## Why isn’t baseball’s free agent market clearing?February 21, 2019

Posted by tomflesher in Baseball, Economics.
Tags: , , , , ,

There’s been some discussion of the free agent market in baseball and its alleged inefficiency – that players like Manny Machado don’t sign until February and Bryce Harper is still unsigned, for example. Adam Wainwright, for example, has threatened a strike over free agency.

Certainly, there are many factors in play. However, the fact that there are stars who aren’t being picked up doesn’t mean that there’s anything nefarious afoot. Brad Brach, who signed with the Cubs on February 11, has complained about the teams’ use of algorithms to value players:

Let’s take that at face value and build a model of algorithms and noise. (It seems that Brach is implying collusion by teams, but in a future post I’ll discuss why I don’t think that’s likely.)
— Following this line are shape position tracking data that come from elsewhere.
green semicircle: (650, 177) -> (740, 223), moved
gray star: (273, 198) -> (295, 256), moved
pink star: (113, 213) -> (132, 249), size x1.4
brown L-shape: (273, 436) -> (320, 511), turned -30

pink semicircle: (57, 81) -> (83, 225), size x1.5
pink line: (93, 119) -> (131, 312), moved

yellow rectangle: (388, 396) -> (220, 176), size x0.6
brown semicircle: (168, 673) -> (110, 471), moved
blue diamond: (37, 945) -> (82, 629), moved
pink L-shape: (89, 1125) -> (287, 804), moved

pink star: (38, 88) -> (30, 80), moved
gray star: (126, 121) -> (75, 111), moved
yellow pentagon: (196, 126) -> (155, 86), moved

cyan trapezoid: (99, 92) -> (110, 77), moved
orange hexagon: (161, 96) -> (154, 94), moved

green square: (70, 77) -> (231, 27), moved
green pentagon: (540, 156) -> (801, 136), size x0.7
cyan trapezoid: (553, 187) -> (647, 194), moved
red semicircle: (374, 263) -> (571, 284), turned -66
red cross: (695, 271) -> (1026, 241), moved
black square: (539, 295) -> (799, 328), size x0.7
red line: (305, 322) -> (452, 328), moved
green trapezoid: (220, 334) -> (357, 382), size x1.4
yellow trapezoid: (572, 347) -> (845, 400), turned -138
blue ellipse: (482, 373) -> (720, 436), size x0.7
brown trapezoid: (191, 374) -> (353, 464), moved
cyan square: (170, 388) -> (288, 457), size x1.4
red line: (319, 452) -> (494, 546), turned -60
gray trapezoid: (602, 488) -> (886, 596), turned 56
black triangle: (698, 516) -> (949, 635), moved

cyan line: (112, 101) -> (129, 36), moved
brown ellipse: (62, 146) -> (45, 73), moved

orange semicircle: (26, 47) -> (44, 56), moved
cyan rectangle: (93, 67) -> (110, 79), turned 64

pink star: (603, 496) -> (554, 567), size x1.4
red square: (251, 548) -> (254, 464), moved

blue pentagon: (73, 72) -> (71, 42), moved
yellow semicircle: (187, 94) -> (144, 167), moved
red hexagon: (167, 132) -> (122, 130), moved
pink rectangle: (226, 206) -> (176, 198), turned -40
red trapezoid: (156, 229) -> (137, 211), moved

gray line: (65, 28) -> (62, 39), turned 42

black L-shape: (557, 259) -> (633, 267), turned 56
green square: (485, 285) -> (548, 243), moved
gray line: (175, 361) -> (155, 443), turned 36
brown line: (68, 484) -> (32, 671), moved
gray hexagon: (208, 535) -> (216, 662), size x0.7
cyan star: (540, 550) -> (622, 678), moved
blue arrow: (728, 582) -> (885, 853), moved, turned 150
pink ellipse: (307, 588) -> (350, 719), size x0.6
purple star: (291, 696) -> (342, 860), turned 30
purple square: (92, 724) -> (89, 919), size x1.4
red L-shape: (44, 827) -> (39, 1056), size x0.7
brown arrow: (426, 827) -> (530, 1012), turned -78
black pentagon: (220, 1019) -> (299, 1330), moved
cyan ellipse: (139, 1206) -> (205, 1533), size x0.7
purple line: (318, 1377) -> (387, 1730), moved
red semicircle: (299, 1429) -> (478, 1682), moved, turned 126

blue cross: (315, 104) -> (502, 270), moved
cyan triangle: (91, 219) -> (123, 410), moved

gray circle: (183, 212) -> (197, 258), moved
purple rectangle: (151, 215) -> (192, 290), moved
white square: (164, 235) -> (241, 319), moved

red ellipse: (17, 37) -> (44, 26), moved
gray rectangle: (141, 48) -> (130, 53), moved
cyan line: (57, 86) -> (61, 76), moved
First, the simplifying assumptions:

1. Players have an accurate valuation of their own talent levels (This is difficult to justify because players have an incentive to overvalue themselves, but the conclusions would not change qualitatively by relaxing this assumption)
2. Teams have a noisy valuation of players based on the players’ talent levels (This is essentially the face value Brach’s claim: that teams use ‘algorithms’ based on player talent.)
3. There are two teams with similar noise levels. (Modeling different forms of bias, or different preferences by teams, would probably not change the outcome very much, but would affect the distribution of players. Meanwhile, the market for some players is fairly large, but for many it’s very small, especially as prices rise.)
4. All contracts are for one year. (This avoids the trouble of modeling players’ intertemporal rates of substitution, but a future version of this model may include preferences about both pay and number of years.)
5. If a player is offered a contract that he thinks accurately reflects or overpays him, he signs with the team that offers him the bigger contract.

Poorly-constructed R code for a simulated free agent season:

data<-matrix(1:5000,nrow=1000,ncol=5) for (i in c(1:1000)){data[i,1] <- runif(1) data[i,2] <- data[i,1]+rnorm(1,mean=0,sd=.05) data[i,3] <- data[i,1]+rnorm(1,mean=0,sd=.1) data[i,4] <- max(data[i,2],data[i,3]) data[i,5] <- if(data[i,4]>=data[i,1]) data[i,5]=1 else data[i,5]=0}

Basically, generate a vector of random player talent levels; team 1 accurately values players with a standard deviation of .05, while team 2 accurately values them with a standard deviation of .1. 1000 players go on the market. Outcome:

 V1 V2 V3 V4 V5 Min.     :0.0008885 Min.   : -0.1324 Min.   : -0.2024 Min.   : -0.1324 Min.   :0.000 1st Qu.:0.2613380 1st Qu.: 0.2621 1st Qu.: 0.2608 1st Qu.: 0.3012 1st Qu.:1.000 Median :0.4984726 Median : 0.4968 Median : 0.5133 Median : 0.5511 Median :1.000 Mean     :0.4997539 Mean   : 0.4987 Mean   : 0.5087 Mean   : 0.548 Mean   :0.754 3rd Qu.:0.7425434 3rd Qu.: 0.743 3rd Qu.: 0.7566 3rd Qu.: 0.7912 3rd Qu.:1.000 Max.     :0.9995596 Max.   : 1.1115 Max.   : 1.2508 Max.   : 1.2508 Max.   :1.000

That’s right – only 754 of the 1000 players signed. (In multiple simulations, the signing rate hovers around 75%. This makes sense theoretically, since valuations are independent: half the players will be undervalued by each team so 1/4 will be undervalued by both teams.)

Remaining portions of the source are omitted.